Apalpavam até as entranhas dos pais, as partes baixas de amigos/amigas e socava
a cabeça de estranhos, depois de acariciar e declarar – até em cartório com
testemunhas – amo... Agora não mais! Tentaram interditá-la...
Mas Gisela sonhava... Nos sonhos dela imaginava avisos... Ah, e sempre eram
precisos, estes. Mostravam uma camisa de
força e isto bastava. Na verdade, ela mesma se achava louca e culpava tantos
maldizeres pela loucura dela. Nada diferente do feito de outros tantos. Sua consciência
era dona dos sonhos dela...
Ela olhava pela janela e se via partir, se
aventurar. Gisela gostava de sonhar, mas sempre sozinha. Não havia um ser com
dó dela, nem sequer uma peninha. Por isso, Gisela voava nos seus devaneios. Pulava
nuvens, acabava com as línguas ferinas a ferindo por aí. Certa vez, até parou
todo um casamento – não era o primeiro, mas este virou notícia de capa. Por acaso,
passou na frente da igreja e curiosa entrou bem na hora do famoso se alguém tem algo a dizer, que fale agora
ou cale-se para sempre. Ela se indignou. Ninguém manda eu me calar, gritou. Claro, todos os olhares foram
para ela. E ela jurou já ter pegou aquele noivo, inclusive na noite anterior. A
noiva já desconfiada, o esbofeteou e o fez sangrar e metade do casamento também
confessou ter pegado o noivo. O casamento acabou. Gisela ficou sozinha na
igreja. Ficou também com o buquê e o anel.

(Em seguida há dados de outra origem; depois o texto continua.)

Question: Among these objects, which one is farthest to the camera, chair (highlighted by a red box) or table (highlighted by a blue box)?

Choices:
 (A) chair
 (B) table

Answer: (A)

Ainda usa o tal. Mas, nunca quis casar e
também a recíproca era verdadeira. Ninguém quis casar com ela. Porém, Gisela
sonhava. Sonhava outras coisas tolas. Entre elas, mudar e salvar o mundo. Errava
ela como os poetas, as pessoas, sim, precisavam de mudança e salvação. Inclusive
ela... Ah, Gisela sonhadora. Hoje cedo rasgou a roupa e saiu correndo. Atacou tarados,
estapeou mulheres horrorizadas e foi sonhar em outro lugar, em paz. Na cela 169
do presídio feminino, ficou. As delegacias estavam superlotadas e as casas de
repousos para surtados, desativadas. Os loucos de hoje ficavam mesmo por aí
controlando o povo sonhando com dinheiro. Os sonhos de Gisela agora pareciam
mais reais com tanto abuso na sua cela e nenhum remédio para remediar. Medicação
era para os outros sonhadores.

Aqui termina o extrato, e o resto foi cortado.